The power (p,q) of generators or storage units is positive if the asset is injecting power into the bus, negative if withdrawing power from bus.
The power (p,q) of loads is positive if withdrawing power from bus, negative if injecting power into bus.
The power (p0,q0) at bus0 of a branch is positive if the branch is withdrawing power from bus0, i.e. bus0 is injecting into branch
Similarly the power (p1,q1) at bus1 of a branch is positive if the branch is withdrawing power from bus1, negative if the branch is injecting into bus1
If p0 > 0 and p1 < 0 for a branch then active power flows from bus0 to bus1; p0+p1 > 0 is the active power losses for this direction of power flow.
AC/DC Terminology
AC stands for Alternating Current and DC stands for Direct Current.
Some people refer to the linearised power flow equations for AC networks as “DC load flow” for historical reasons, but we find this confusing when there are actual direct current elements in the network (which also have a linearised power flow, which would then be DC DC load flow).
Therefore for us AC means AC and DC means DC. We distinguish between the full non-linear network equations (with no approximations) and the linearised network equations (with certain approximations to make the equations linear).

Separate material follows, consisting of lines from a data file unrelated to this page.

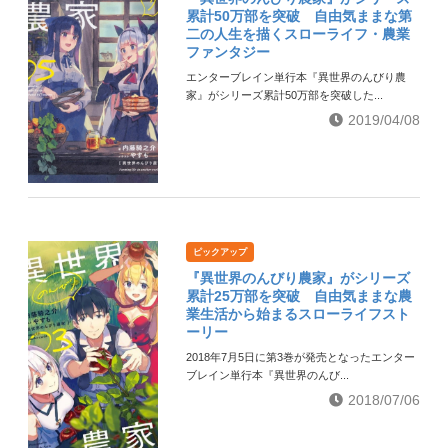
累計50万部を突破 自由気ままな第
二の人生を描くスローライフ・農業
ファンタジー
エンターブレイン単行本『異世界のんびり農
家』がシリーズ累計50万部を突破した...
2019/04/08
ピックアップ
『異世界のんびり農家』がシリーズ
累計25万部を突破 自由気ままな農
業生活から始まるスローライフスト
ーリー
2018年7月5日に第3巻が発売となったエンター
ブレイン単行本『異世界のんび...
2018/07/06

All equations are listed in the section Power Flow.
Set points are stored separately from actual dispatch points
Dispatchable generators have a p_set series which is separate from the calculated active power series p, since the operators’s intention may be different from what is calculated (e.g. when using distributed slack for the active power).
Pyomo for the optimisation framework
To enable portability between solvers, the OPF is formulated using the Python optimisation modelling package pyomo (which can be thought of as a Python version of GAMS).
Pyomo also has useful features such as index sets, etc.